Congratulations to the Martindale Lab and colleagues whose publication “β-Catenin localization in the ctenophore Mnemiopsis leidyi suggests an ancestral role in cell adhesion and nuclear function" is in the journal Developmental Dynamics.
β-catenin is a structurally and functionally highly conserved protein in the animal kingdom. It is an extensively studied protein due to its dual function inside the cell as a transcriptional co-factor in the Wnt/β-catenin signaling pathway, and a structural component of the Cadherin-Catenin-Complex involved in cell-to-cell adhesion.
Currently, most of our knowledge about this protein is coming from non-bilaterian and cnidarian model organisms. However, β-catenin is poorly characterized in the most ancient metazoan lineage, the ctenophores.

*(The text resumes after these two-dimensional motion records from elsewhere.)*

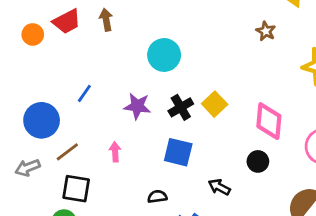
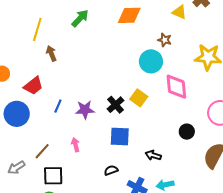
red trapezoid: (67, 21) -> (33, 86), moved
cyan circle: (164, 55) -> (151, 61), moved
blue line: (84, 93) -> (58, 106), moved
blue circle: (42, 120) -> (17, 114), moved
pink diamond: (269, 121) -> (176, 87), moved
black circle: (258, 161) -> (187, 132), moved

To study this protein in the ctenophore species Mnemiopsis leidyi, Lucas Guttieres, Mayline Goëb and Mark Martindale with their collaborators at the University of Miami generated an antibody specifically targeting β-catenin in M. leidyi.

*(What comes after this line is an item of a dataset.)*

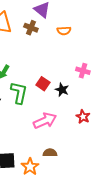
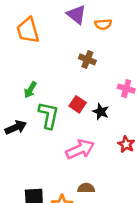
brown cross: (31, 28) -> (87, 59), moved
orange semicircle: (64, 31) -> (103, 24), moved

Their research showed that β-catenin is localized at the cell-cell junctions during M. leidyi embryonic development, which suggests that the role of β-catenin in cell-to-cell adhesion is conserved in M. leidyi. Additionally, initial analyses indicate nuclear translocation of β-catenin, but no relationship to any particular cell lineages have been determined yet for M. leidyi.